Áureos foram os anos 90 quando Jennifer Herrema e os seus Royal Trux se estabeleceram como reis do underground de L.A. Numa época em que o grunge rompeu o mainstream e as grandes labels apostaram em bandas como Nirvana e Pearl Jam, os Royal Trux gastavam o dinheiro dos contratos em droga e bebida, continuando inequivocamente ligados ao “eu faço o que eu quero e como quero” dos outcasts do rock. E assim nasciam mais estrelas no firmamento daquelas que não tinham medo de desafiar a indústria.
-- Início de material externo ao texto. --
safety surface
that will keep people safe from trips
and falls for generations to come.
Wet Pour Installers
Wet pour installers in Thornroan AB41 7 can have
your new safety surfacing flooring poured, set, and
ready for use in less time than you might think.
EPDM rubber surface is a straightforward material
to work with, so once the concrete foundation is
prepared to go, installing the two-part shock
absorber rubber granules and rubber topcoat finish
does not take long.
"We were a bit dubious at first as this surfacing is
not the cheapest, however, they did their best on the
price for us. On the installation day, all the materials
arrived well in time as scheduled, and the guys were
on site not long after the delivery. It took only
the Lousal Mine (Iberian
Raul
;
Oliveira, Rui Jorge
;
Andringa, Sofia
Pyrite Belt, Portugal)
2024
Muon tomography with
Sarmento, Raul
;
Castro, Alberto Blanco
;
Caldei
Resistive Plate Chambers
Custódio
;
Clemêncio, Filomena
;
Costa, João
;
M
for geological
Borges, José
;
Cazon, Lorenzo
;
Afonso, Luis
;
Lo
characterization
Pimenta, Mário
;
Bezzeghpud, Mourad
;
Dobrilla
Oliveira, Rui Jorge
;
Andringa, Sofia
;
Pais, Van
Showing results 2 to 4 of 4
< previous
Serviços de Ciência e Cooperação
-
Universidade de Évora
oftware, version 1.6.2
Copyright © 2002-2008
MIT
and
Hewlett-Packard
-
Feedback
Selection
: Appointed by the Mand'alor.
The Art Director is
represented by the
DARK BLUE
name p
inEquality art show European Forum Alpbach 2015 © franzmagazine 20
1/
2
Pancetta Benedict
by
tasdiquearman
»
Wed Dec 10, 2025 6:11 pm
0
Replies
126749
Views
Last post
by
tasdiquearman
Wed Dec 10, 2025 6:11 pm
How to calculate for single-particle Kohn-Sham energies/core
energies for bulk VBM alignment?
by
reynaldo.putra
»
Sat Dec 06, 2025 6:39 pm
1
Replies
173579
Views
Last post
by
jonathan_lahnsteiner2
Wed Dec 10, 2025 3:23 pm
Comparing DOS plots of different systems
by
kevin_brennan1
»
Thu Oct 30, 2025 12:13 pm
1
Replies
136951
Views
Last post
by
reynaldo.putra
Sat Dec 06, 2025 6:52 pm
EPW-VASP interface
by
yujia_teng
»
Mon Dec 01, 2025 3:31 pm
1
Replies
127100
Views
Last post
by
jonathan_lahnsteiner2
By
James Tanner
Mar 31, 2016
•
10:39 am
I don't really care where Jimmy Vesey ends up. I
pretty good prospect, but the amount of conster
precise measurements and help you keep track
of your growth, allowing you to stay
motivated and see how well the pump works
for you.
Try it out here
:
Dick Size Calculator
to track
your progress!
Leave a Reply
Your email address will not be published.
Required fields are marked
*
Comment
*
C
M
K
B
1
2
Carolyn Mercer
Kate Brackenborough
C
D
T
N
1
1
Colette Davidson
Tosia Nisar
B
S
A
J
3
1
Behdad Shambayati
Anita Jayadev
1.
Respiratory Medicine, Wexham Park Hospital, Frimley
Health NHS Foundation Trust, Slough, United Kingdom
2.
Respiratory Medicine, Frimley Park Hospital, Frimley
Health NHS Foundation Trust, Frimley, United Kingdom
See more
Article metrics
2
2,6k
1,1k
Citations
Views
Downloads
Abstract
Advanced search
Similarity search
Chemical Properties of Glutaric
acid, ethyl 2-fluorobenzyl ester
O som dos Royal Trux em nada foi abalado pelos seus excessos e rebeldias, antes pelo contrário; Herrema e Hagerty eram esponjas de tudo o que o rock tinha oferecido de melhor até à data, misturado com o rap dos subúrbios e não o rap gourmet das grandes massas. Tudo isto com um pouco de Chocolate City, e era ver nascer um grunge original, único e descomprometido. Jennifer tornara-se num ícone do rock e da moda, com um culto de fãs um pouco por todo o mundo.

Com o fim dos Royal Trux e da parceria entre Jennifer Herrema e Neil Hagerty, seguiram-se os RTX e os Black Bananas que, apesar de tudo, não foi um final written in stone, já que Hagerty escreveu duas das músicas do novo álbum Electric Brick Wall que foi apresentado no passado dia 1 em Lisboa.

Podres de nós, portugueses, que não fomos abençoados pelo furacão da inconformidade na década certa. Pela primeira vez, Jennifer vem a Portugal e, como conta, só o nosso país e a Islândia nunca foram premiados com a sua irreverência. Mas o concerto na ZDB provou que os Black Bananas soam bem em disco, mas soam a desgraça em palco. Uma daquelas desgraças das quais não conseguimos desviar o olhar. É como ver um comboio a descarrilar e de tão petrificados nem chamamos por socorro, ficamos para ver se realmente se safou alguém. É mórbido e delicioso.

A sonoridade do álbum, que arrecadou inúmeras críticas positivas da indústria, merecidamente, é um esboço e uma ténue névoa ao vivo. Poucas músicas são reconhecíveis, não só pelos arranjos esquizofrénicos como pela falta de consolidação da voz da Jennifer que, recebe créditos por ao menos conseguir estar de pé.

Parece um fim de uma festa de casamento onde sobram os ébrios que não percebem bem porque é que ali ficaram.